## ABOUT THIS TASK
Write out the data that follows exactly, keeping every picture out.

## DATASET EXTRACT

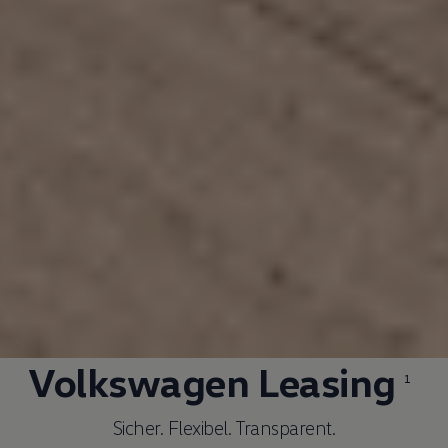
Volkswagen
Leasing
1
Sicher. Flexibel. Transparent.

## TASK SOLUTION
Volkswagen
Leasing
1
Sicher. Flexibel. Transparent.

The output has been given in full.